Given a graph with $n$ vertices and $m$ edges with weights $w_i$ and a starting vertex $v_0$. The task is to find the shortest path from the vertex $v_0$ to every other vertex.

The algorithm from D´Esopo-Pape will work faster than Dijkstra's algorithm and the Bellman-Ford algorithm in most cases, and will also work for negative edges. However not for negative cycles.

Let the array $d$ contain the shortest path lengths, i.e. $d_i$ is the current length of the shortest path from the vertex $v_0$ to the vertex $i$. Initially this array is filled with infinity for every vertex, except $d_{v_0} = 0$. After the algorithm finishes, this array will contain the shortest distances.

Let the array $p$ contain the current ancestors, i.e. $p_i$ is the direct ancestor of the vertex $i$ on the current shortest path from $v_0$ to $i$. Just like the array $d$, the array $p$ changes gradually during the algorithm and at the end takes its final values.

Now to the algorithm.

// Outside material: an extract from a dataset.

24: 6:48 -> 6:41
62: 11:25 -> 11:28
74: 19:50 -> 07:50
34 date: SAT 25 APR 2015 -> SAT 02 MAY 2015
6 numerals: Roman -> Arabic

At each step three sets of vertices are maintained:

- $M_0$ - vertices, for which the distance has already been calculated (although it might not be the final distance)
- $M_1$ - vertices, for which the distance currently is calculated
- $M_2$ - vertices, for which the distance has not yet been calculated

The vertices in the set $M_1$ are stored in a bidirectional queue (deque).

At each step of the algorithm we take a vertex from the set $M_1$ (from the front of the queue). Let $u$ be the selected vertex. We put this vertex $u$ into the set $M_0$. Then we iterate over all edges coming out of this vertex. Let $v$ be the second end of the current edge, and $w$ its weight.

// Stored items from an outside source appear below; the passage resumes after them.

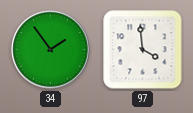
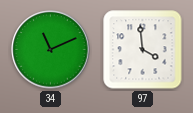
34: 1:54 -> 11:11
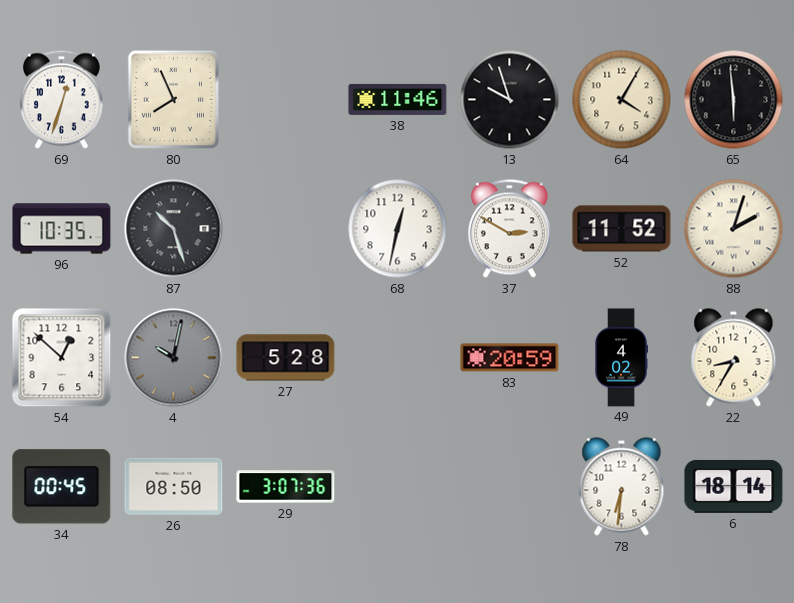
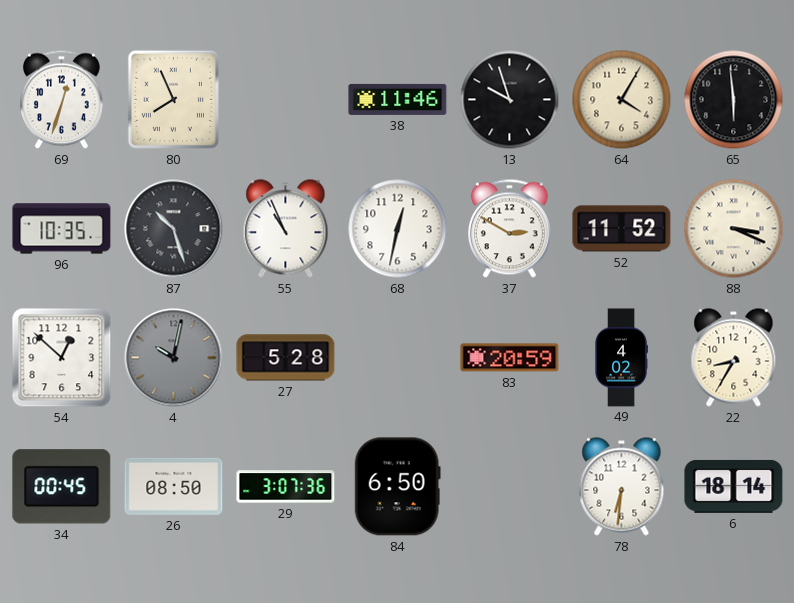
55: none -> 10:56
88: 2:03 -> 3:19
84: none -> 6:50
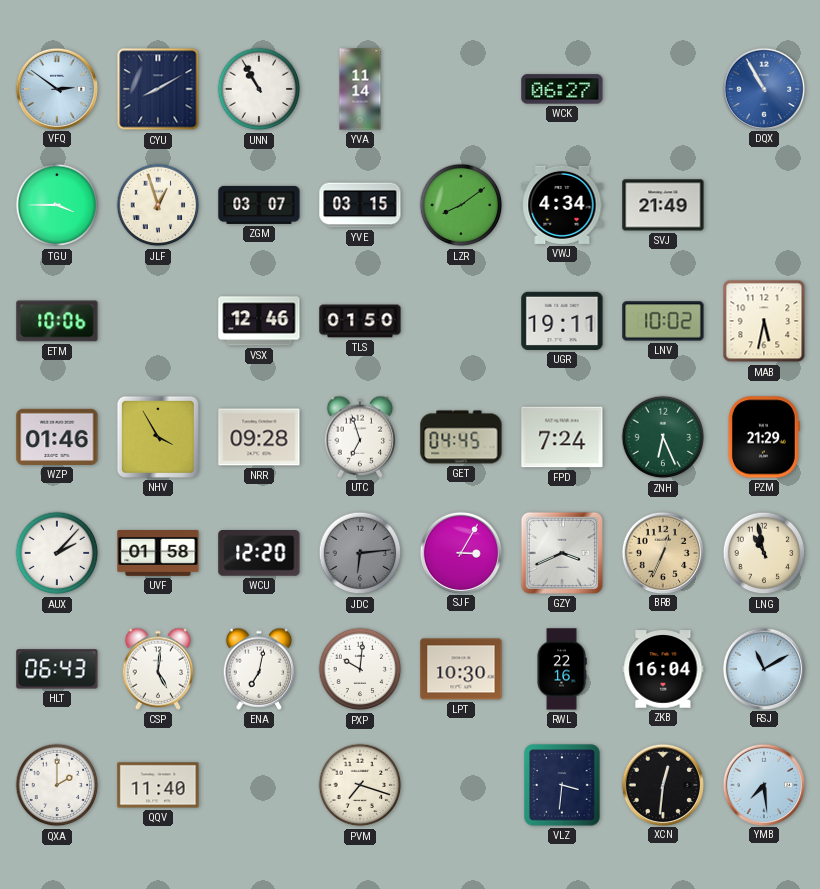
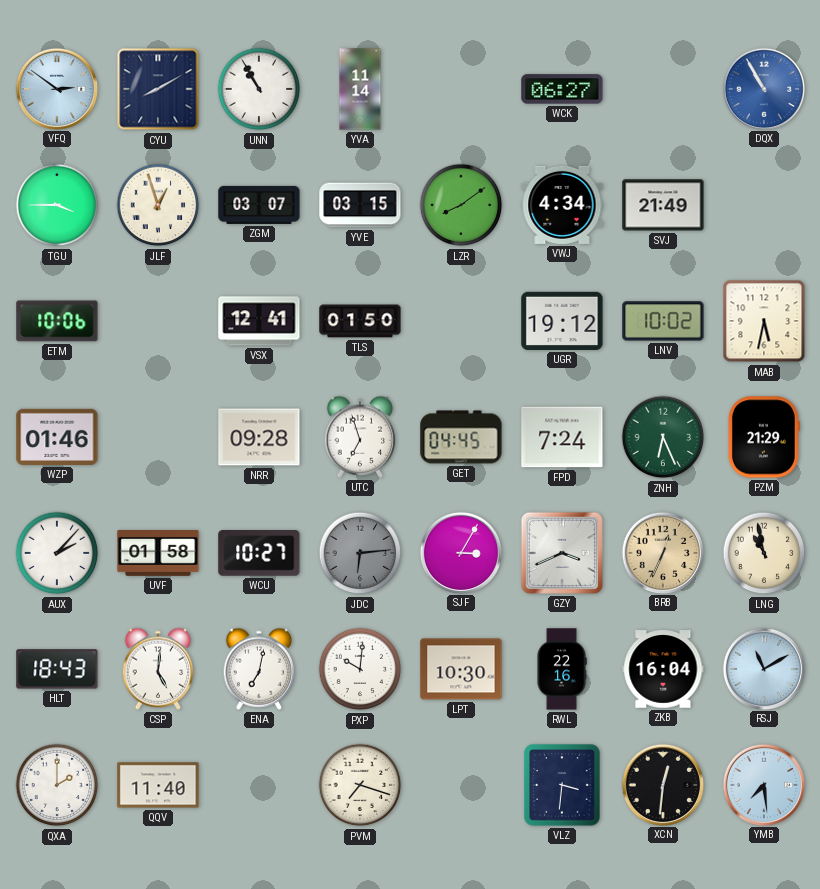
VSX: 12:46 -> 12:41
UGR: 19:11 -> 19:12
NHV: 3:55 -> none
WCU: 12:20 -> 10:27
HLT: 06:43 -> 18:43
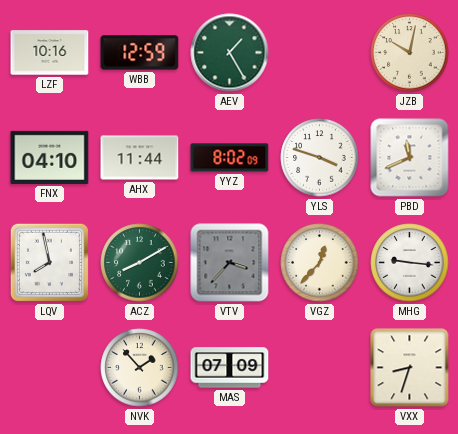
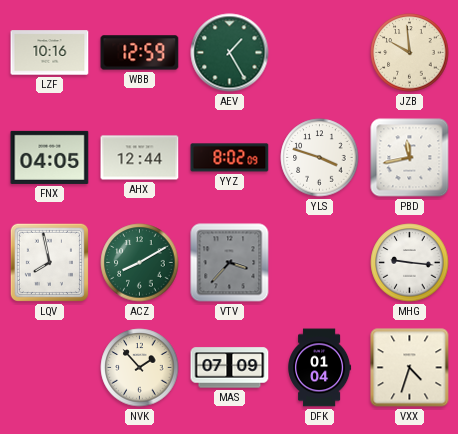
JZB: 10:02 -> 9:59
FNX: 04:10 -> 04:05
AHX: 11:44 -> 12:44
PBD: 11:41 -> 11:43
VGZ: 12:37 -> none
DFK: none -> 01:04
VXX: 8:33 -> 4:33
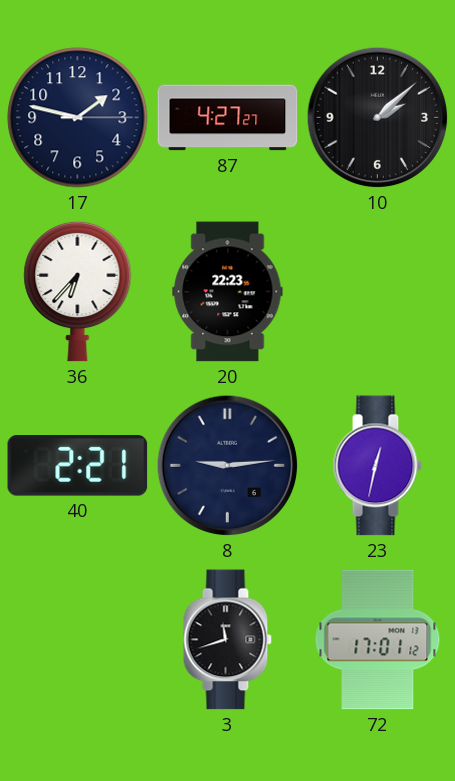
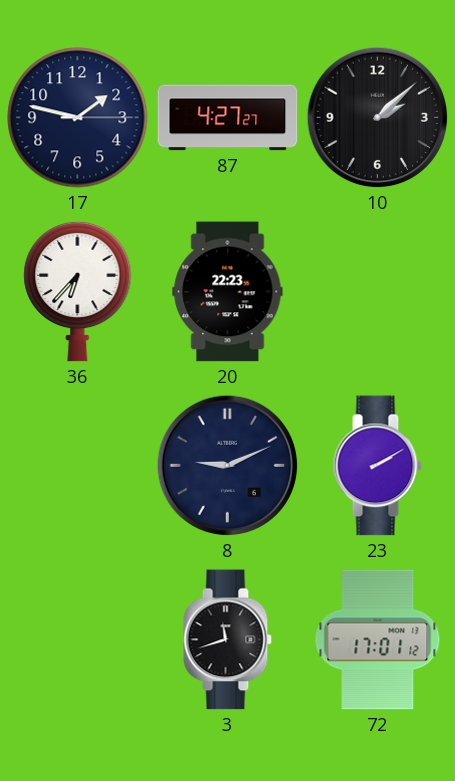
40: 2:21 -> none
8: 9:14 -> 9:11
23: 12:32 -> 2:10
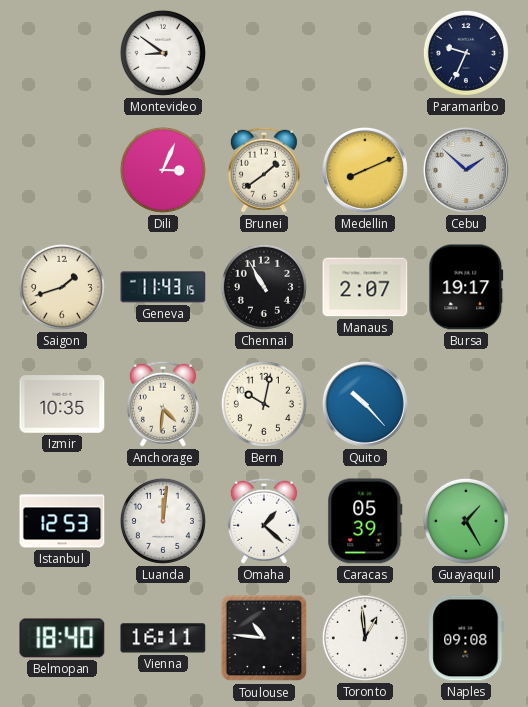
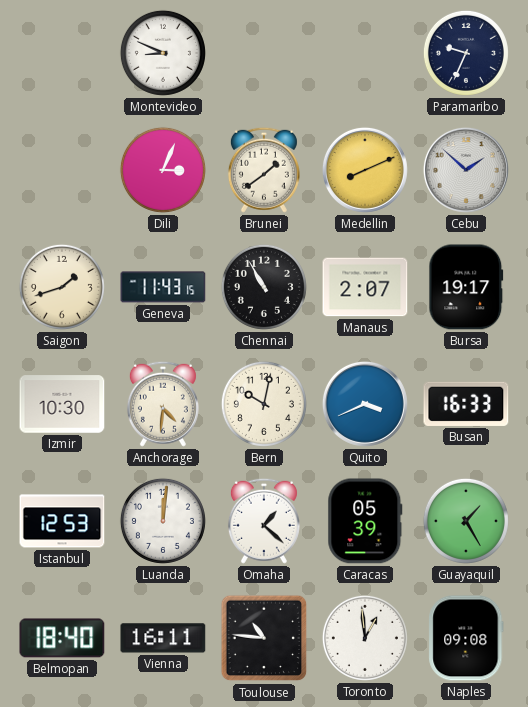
Montevideo: 8:51 -> 8:49
Izmir: 10:35 -> 10:30
Quito: 10:23 -> 3:41
Busan: none -> 16:33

- If $v$ belongs to $M_2$, then $v$ is inserted into the set $M_1$ by inserting it at the back of the queue. $d_v$ is set to $d_u + w$.
- If $v$ belongs to $M_1$, then we try to improve the value of $d_v$: $d_v = \min(d_v, d_u + w)$. Since $v$ is already in $M_1$, we don't need to insert it into $M_1$ and the queue.
- If $v$ belongs to $M_0$, and if $d_v$ can be improved $d_v > d_u + w$, then we improve $d_v$ and insert the vertex $v$ back to the set $M_1$, placing it at the beginning of the queue.

And of course, with each update in the array $d$ we also have to update the corresponding element in the array $p$.

We will use an array $m$ to store in which set each vertex is currently.

```
struct Edge {
int to, w;
};
int n;
vector<vector<Edge>> adj;
const int INF = 1e9;
void shortest_paths(int v0, vector<int>& d, vector<int>& p) {
d.assign(n, INF);
d[v0] = 0;
vector<int> m(n, 2);
deque<int> q;
q.push_back(v0);
p.assign(n, -1);
while (!q.empty()) {
int u = q.front();
q.pop_front();
m[u] = 0;
for (Edge e : adj[u]) {
if (d[e.to] > d[u] + e.w) {
d[e.to] = d[u] + e.w;
p[e.to] = u;
if (m[e.to] == 2) {
m[e.to] = 1;
q.push_back(e.to);
} else if (m[e.to] == 0) {
m[e.to] = 1;
q.push_front(e.to);
}
}
}
}
}
```

The algorithm performs usually quite fast. In most cases even faster than Dijkstra's algorithm. However there exist cases for which the algorithm takes exponential time.